Leur duel était pimenté par les polémiques entourant le sélectionneur de l’équipe de France, un certain Georges Boulogne, esprit rigoriste et conformiste que les chantres du football offensif critiquaient vertement alors qu’ils louangeaient Guillou. Or, Boulogne dédaignait superbement et bêtement le meneur de jeu angevin tandis que celui de Nantes était considéré comme l’un de ses chouchous. Il n’est pourtant pas sûr du tout, au contraire, qu’Henri Michel, même s’il ne le disait pas, cautionnait les options boulognesques.

En tout cas, quand ils s’affrontaient, tout le monde se régalait. Eux, leurs partenaires et, bien sûr, le public. Les Nantes – Angers de ces années-là sentaient à la fois le soufre, car on ne s’y faisait aucun cadeau et le génie tant les acteurs s’évertuaient à élaborer des offensives et des mouvements séduisants.

De nouveau en Ligue 1 mais loin des premiers rôles

Et puis Guillou s’en alla à Nice, Poli prit la direction du Paris Saint-Germain, le buteur Marc Berdoll accepta les offres de Sarrebruck et le SCO rentra dans le rang. Pire, il redescendit en 2è Division en 1975, il remonta, redescendit encore mais il n’était plus de taille à lutter avec le FC Nantes qui en 1980 remporta au stade Bessonneau, pardon Jean-Bouin, c’est fou comme cet endroit change de nom, à trois journées de la fin, un succès le rapprochant d’un cinquième titre de champion de France. Angers détenait alors un ailier, Patrice Lecornu, qui semblait en mesure de faire le bonheur du FC Nantes où il fut transféré en 1981. Sauf qu’l fréquenta plus souvent l’infirmerie de La Jonelière que la pelouse de Marcel-Saupin.

En tout cas, la route des deux grands clubs ligériens était désormais dissociée, les Angevins firent même un détour par le National. Ils s’y morfondaient quand, en 2005, le FCN refit le plein à Jean-Bouin à l’occasion d’un match de Coupe de France face à… Saumur. Et puis arriva 2007, avec descente de Nantes d’un côté, la première depuis son accession en 1963, promotion d’Angers de l’autre : le FCN et le SCO habitaient de nouveau au même étage, en 2è Division. Comme au temps des vaches maigres.

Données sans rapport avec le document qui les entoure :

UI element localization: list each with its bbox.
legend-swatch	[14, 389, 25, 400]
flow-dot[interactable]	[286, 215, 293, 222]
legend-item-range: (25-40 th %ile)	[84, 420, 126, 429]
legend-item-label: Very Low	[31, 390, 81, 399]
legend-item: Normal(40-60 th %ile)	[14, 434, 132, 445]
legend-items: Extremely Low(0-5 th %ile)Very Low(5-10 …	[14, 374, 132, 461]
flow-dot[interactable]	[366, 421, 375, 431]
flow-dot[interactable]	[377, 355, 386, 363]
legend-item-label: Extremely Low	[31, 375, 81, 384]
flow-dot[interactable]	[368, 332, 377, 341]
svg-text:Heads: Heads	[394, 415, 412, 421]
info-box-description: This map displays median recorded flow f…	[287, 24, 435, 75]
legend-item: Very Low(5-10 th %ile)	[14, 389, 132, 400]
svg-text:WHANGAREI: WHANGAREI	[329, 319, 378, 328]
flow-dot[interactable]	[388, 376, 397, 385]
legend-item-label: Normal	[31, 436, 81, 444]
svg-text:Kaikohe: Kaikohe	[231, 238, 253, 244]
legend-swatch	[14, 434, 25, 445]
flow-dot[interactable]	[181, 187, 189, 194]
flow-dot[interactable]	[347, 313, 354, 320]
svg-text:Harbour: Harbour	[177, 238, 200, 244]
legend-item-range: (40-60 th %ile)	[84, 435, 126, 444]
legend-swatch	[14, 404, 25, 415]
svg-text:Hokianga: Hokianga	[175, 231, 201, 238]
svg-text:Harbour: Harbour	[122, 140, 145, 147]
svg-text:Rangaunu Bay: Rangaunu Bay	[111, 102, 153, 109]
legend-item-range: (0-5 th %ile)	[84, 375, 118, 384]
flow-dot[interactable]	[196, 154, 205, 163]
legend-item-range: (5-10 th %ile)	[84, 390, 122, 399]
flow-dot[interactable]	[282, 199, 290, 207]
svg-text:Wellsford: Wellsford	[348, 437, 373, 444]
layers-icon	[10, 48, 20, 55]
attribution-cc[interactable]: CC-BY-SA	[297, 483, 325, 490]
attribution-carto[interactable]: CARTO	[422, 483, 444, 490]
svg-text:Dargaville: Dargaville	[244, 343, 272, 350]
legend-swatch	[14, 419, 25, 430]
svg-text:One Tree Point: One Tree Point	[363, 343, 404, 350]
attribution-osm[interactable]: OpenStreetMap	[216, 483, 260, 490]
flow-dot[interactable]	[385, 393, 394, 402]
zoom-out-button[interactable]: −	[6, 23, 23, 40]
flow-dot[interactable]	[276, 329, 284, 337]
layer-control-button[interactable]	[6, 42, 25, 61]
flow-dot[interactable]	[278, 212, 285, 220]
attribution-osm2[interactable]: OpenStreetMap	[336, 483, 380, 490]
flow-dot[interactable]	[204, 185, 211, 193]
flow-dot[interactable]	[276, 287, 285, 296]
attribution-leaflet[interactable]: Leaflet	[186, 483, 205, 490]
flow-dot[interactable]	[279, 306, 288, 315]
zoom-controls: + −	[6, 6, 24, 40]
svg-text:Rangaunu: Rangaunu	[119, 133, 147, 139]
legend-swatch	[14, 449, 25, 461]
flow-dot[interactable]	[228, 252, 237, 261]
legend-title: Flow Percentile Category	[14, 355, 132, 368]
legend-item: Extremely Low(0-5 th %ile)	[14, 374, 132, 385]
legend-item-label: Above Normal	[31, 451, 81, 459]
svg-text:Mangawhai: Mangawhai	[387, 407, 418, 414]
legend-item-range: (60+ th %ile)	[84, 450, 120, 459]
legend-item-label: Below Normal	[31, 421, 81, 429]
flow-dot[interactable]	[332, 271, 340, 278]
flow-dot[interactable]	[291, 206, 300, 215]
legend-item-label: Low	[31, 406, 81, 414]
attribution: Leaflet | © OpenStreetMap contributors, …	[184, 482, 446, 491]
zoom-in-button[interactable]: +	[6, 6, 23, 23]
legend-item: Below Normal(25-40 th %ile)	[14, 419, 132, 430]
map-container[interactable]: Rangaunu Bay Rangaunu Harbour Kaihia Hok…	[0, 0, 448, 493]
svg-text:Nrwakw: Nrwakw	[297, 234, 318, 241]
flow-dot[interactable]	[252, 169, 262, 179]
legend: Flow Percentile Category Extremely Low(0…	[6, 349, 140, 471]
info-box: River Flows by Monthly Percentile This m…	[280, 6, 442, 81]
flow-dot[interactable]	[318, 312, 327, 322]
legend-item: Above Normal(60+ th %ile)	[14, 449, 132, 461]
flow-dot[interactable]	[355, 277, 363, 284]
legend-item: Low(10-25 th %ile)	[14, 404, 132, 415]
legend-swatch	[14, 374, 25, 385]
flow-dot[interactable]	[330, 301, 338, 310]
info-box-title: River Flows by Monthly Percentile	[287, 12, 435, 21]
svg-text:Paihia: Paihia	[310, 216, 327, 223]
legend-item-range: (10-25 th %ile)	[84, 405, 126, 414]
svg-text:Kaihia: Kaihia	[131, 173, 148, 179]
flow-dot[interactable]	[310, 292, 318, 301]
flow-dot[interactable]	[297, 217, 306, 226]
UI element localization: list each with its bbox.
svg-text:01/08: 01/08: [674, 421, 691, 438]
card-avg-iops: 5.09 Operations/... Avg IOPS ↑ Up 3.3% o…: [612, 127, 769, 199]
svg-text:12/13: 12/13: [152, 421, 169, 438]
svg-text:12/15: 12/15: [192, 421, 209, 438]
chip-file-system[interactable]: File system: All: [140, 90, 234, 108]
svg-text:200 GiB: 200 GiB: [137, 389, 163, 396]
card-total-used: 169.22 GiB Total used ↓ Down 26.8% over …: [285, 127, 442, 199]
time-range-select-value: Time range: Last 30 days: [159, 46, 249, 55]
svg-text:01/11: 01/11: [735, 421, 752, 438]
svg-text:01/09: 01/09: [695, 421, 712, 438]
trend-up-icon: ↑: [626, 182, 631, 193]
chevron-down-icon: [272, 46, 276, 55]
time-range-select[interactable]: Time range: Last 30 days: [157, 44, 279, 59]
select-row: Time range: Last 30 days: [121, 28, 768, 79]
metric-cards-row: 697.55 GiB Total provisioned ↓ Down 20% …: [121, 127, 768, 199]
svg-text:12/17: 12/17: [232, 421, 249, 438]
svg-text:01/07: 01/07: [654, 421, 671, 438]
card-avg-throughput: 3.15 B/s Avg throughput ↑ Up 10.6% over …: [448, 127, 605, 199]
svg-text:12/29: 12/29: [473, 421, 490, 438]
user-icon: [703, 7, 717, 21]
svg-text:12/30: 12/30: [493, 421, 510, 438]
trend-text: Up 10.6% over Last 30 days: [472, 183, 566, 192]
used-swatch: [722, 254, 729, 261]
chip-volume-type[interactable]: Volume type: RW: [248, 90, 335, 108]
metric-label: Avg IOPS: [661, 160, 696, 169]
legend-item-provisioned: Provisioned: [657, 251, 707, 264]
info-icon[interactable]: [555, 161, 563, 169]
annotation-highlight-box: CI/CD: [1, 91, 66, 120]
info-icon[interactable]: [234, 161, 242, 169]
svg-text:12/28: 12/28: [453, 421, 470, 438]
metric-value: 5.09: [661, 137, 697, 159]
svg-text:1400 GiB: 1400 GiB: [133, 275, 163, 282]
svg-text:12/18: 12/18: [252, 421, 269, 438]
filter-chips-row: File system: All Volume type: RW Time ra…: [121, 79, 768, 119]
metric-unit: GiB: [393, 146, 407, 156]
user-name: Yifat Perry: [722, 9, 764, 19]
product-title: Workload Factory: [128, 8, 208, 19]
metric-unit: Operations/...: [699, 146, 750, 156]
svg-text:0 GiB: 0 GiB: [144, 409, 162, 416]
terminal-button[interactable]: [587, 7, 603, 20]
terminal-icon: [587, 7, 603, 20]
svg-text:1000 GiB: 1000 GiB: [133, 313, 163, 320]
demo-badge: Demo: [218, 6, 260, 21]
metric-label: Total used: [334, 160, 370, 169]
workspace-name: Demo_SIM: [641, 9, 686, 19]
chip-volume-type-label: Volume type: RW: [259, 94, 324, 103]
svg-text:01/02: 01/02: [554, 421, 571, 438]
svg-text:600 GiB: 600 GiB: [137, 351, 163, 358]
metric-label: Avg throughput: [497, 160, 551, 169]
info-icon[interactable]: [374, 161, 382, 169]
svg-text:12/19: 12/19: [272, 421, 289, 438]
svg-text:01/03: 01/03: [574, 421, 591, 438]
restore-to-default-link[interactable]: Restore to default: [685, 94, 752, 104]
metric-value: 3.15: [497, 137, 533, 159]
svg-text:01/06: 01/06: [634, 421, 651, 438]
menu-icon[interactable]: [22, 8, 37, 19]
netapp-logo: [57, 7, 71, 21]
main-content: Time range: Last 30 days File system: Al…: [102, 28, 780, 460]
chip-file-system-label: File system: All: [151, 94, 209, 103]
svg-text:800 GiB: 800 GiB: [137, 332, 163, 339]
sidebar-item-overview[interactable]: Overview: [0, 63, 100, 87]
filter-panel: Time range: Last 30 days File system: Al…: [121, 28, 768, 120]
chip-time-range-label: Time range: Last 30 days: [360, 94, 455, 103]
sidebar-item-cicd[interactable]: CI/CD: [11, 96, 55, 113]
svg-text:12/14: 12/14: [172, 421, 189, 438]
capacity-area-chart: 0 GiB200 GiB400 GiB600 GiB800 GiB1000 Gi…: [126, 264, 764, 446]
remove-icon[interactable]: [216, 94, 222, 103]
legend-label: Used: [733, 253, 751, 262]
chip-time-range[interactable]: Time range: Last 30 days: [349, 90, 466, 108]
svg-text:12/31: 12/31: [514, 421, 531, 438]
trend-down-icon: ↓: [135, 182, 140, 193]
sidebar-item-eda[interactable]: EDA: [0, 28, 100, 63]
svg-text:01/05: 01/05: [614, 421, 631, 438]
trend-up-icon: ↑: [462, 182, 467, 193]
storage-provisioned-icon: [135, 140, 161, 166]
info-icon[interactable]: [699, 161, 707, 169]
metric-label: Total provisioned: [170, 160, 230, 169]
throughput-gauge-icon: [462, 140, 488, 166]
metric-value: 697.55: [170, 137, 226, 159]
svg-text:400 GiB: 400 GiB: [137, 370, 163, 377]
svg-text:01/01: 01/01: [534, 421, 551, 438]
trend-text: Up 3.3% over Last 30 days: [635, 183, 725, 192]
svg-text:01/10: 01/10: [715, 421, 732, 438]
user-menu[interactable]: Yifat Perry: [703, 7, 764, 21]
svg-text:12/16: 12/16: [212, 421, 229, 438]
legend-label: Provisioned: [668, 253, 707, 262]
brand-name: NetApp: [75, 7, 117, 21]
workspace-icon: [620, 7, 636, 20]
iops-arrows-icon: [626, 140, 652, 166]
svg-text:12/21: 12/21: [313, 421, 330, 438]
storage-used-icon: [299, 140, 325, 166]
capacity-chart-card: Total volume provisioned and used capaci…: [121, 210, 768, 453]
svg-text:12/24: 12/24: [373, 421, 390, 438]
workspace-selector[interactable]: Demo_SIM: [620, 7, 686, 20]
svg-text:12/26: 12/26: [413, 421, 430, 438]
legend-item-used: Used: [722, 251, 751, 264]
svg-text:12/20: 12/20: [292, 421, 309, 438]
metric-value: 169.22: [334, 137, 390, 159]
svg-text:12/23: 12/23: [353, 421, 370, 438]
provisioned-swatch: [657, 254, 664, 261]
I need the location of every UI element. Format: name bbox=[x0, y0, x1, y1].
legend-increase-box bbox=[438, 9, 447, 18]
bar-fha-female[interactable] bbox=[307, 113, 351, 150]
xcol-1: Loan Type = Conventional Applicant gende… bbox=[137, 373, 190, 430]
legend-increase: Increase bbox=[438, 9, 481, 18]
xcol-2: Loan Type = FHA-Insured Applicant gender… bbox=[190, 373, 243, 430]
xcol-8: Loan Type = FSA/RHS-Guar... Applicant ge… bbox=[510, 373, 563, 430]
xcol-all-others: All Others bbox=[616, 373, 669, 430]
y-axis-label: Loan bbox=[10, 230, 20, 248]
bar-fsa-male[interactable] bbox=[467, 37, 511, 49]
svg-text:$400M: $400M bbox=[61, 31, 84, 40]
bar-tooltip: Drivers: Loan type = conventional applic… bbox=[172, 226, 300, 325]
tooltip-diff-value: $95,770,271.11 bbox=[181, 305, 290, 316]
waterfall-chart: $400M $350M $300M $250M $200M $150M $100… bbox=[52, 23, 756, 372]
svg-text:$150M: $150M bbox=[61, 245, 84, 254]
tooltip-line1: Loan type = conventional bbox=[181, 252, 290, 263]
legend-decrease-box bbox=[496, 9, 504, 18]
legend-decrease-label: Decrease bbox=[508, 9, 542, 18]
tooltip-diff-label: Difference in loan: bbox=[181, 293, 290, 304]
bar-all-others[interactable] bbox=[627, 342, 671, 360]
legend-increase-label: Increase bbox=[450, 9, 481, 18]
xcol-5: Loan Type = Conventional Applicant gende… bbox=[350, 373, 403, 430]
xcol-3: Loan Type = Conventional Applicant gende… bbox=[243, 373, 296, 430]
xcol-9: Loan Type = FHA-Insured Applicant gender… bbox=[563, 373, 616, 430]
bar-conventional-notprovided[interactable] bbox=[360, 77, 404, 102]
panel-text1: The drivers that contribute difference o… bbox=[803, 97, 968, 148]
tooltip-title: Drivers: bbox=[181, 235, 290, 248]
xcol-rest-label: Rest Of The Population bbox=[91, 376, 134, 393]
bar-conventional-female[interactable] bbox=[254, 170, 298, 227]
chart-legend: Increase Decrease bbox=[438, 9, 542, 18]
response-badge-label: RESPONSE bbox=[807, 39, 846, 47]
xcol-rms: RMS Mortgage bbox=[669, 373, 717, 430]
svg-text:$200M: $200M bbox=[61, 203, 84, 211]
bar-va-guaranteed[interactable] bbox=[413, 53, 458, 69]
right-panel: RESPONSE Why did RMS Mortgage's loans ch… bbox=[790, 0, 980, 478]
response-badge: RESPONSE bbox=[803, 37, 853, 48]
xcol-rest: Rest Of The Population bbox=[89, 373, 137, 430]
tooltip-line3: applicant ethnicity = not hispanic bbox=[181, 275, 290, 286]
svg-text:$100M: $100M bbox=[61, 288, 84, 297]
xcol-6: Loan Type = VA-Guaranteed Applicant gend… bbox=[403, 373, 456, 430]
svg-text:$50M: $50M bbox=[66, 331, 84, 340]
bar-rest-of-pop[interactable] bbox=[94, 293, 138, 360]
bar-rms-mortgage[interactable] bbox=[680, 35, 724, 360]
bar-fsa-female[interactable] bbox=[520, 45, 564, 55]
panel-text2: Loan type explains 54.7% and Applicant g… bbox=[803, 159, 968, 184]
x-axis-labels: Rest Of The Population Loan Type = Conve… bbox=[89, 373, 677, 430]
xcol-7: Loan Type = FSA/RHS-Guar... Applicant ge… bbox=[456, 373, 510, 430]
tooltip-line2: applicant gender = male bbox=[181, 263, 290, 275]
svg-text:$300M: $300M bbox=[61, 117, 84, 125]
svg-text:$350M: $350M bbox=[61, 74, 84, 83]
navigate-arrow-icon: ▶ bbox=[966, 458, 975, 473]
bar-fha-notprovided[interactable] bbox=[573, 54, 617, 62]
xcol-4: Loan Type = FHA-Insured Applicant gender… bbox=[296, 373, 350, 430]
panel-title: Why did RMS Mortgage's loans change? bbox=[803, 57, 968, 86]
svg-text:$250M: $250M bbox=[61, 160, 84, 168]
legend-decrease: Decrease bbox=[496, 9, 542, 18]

Ce n’est qu’en 2015 qu’on les revit, enfin, conjointement parmi l’élite. Ils n’y tiennent cependant plus les premiers rôles, il s’en faut même de beaucoup. Alors, quand il leur arrive de fournir un derby de bonne tenue, comme ce fut le cas le 19 septembre 2021 quand Nantes s’imposa à Angers 4-1, il paraît difficile de faire la fine bouche. Les Angevins, eux, préfèrent sans doute retenir la date du 21 décembre 2019 quand ils vinrent s’imposer à La Beaujoire, 2-1. A les entendre, et on aurait pu le faire si le match n’avait pas été aussi triste, c’était presque historique. Il est vrai que le dernier succès du SCO en D1 à Nantes remontait à la saison 1967-68. Ce jour-là, l’un de leurs jeunes avait effectué ses débuts sous leurs couleurs. Prévenu au dernier moment car l’un de ses partenaires s’était blessé à l’échauffement, il avait foncé dans le vestiaire pour chausser ses crampons. Et là, stupeur, il s’était aperçu qu’il les avait oubliés. Il n’avait pas paniqué, ce n’était pas son genre, il avait emprunté une paire de chaussures et il avait joué son match, tranquillement, sereinement, affichant une technique et une maîtrise qui avaient impressionné tout le monde. Il s’appelait Jean-Marc Guillou.